In Siegfried Sassoon's Memoirs of a Fox-Hunting Man, Sassoon writes "The air was Elysian with early summer". Its use in this context could be prolepsis, as the British countryside he is describing would become the burial ground of his dead comrades and heroes from World War I.

Elysium is referenced in the Schiller poem which inspired Beethoven's "Ode to Joy" (9th symphony, 4th movement) - notably in the excerpt used as the European Anthem. Elysium is also referenced in Mozart's opera Die Zauberflöte (The Magic Flute). It is in Act II when Papageno is feeling very melancholy because he does not have a sweetheart or wife and he is drunk singing the song "Ein Mädchen oder Weibchen" (A Girl or a Wife).

The 2012 opera "Dolls of New Albion", written by Paul Shapera, and its sequels, reference Elysium as an afterlife somewhat accessible to the living, though the living in Elysium are hunted by horrid creatures who guard Elysium.

Books

In David Gemmell's Parmennion series (Lion of Macedon and Dark Prince) and his Troy trilogy, his characters refer to Elysium as the "Hall of Heroes". 

In Masami Kurumada's mythologically themed Saint Seiya comic books, the Elysium is the setting of the final chapters of the Hades arc.
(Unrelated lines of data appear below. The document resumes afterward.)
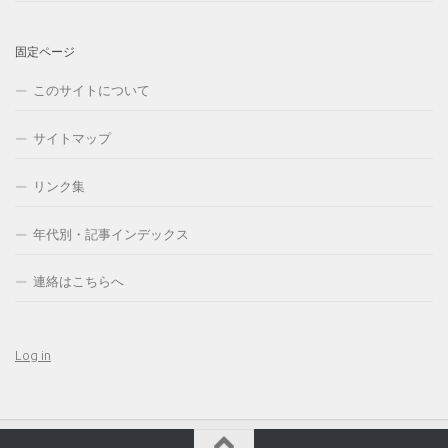
固定ページ
このサイトについて
サイトマップ
リンク集
年代別・記事インデックス
連絡はこちらへ
Log in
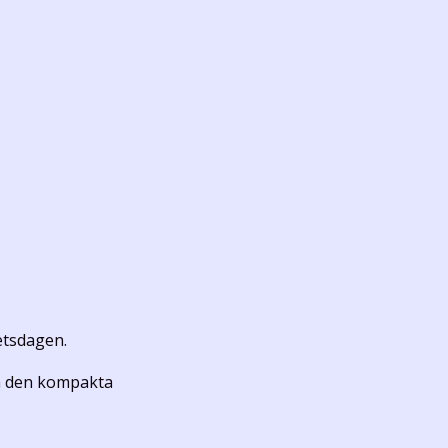
etsdagen.
ch den kompakta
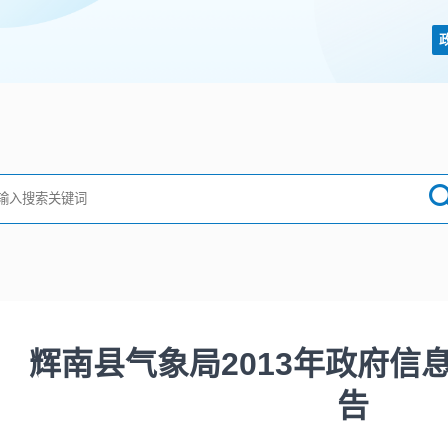
辉南县气象局2013年政府信
告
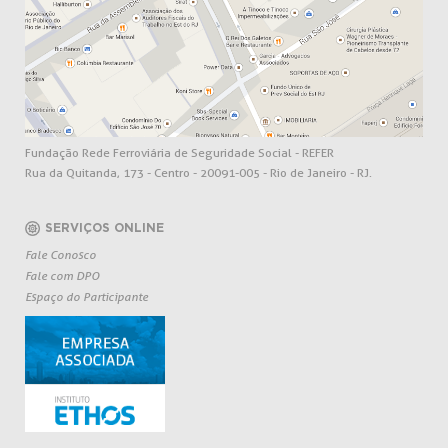
Fundação Rede Ferroviária de Seguridade Social - REFER
Rua da Quitanda, 173 - Centro - 20091-005 - Rio de Janeiro - RJ.
SERVIÇOS ONLINE
Fale Conosco
Fale com DPO
Espaço do Participante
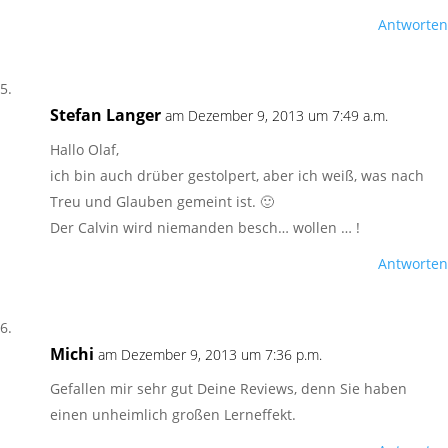
Antworten
Stefan Langer
am Dezember 9, 2013 um 7:49 a.m.
Hallo Olaf,
ich bin auch drüber gestolpert, aber ich weiß, was nach
Treu und Glauben gemeint ist. 🙂
Der Calvin wird niemanden besch… wollen … !
Antworten
Michi
am Dezember 9, 2013 um 7:36 p.m.
Gefallen mir sehr gut Deine Reviews, denn Sie haben
einen unheimlich großen Lerneffekt.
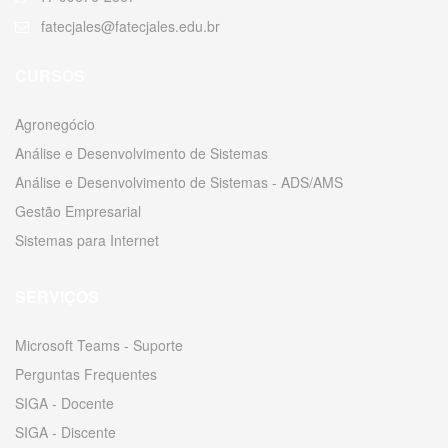
fatecjales@fatecjales.edu.br
CURSOS
Agronegócio
Análise e Desenvolvimento de Sistemas
Análise e Desenvolvimento de Sistemas - ADS/AMS
Gestão Empresarial
Sistemas para Internet
SERVIÇOS
Microsoft Teams - Suporte
Perguntas Frequentes
SIGA - Docente
SIGA - Discente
In it, the Saints, the warriors of Athena's army, traverse the Underworld to defeat its ruler, the ruthless Hades and rescue their kidnapped goddess. The Saints discover that the only way to kill Hades is to destroy his true body, which has rested in Elysium since the ages of myth. The Saints then invade Elysium, which Kurumada depicts as described in Greek mythology, and carry on their mission after a difficult battle with the deity.

In the novel, This Ruler, the story takes place at Elysium Hills High School. It is a reference to the mythology that surrounds American education and in particular high school. It also alludes to the teenagers, in the book, being Greek heroes.

Film and television
For example, Elysium is briefly mentioned in Ridley Scott's film Gladiator, wherein the general Maximus addresses his troops thus: "If you find yourself alone, riding in the green fields with the sun on your face, do not be troubled. For you are in Elysium, and you're already dead!" In Hercules: The Legendary Journeys and its spin-off Xena: Warrior Princess, the actual Elysian Fields appears several times as a happy afterlife, with the families of the title characters dwelling there; Heaven appears as a separate location in the same universe. The name Elysium was used in a Star Trek novel, Before Dishonor, as the name of the fourth moon of Pluto.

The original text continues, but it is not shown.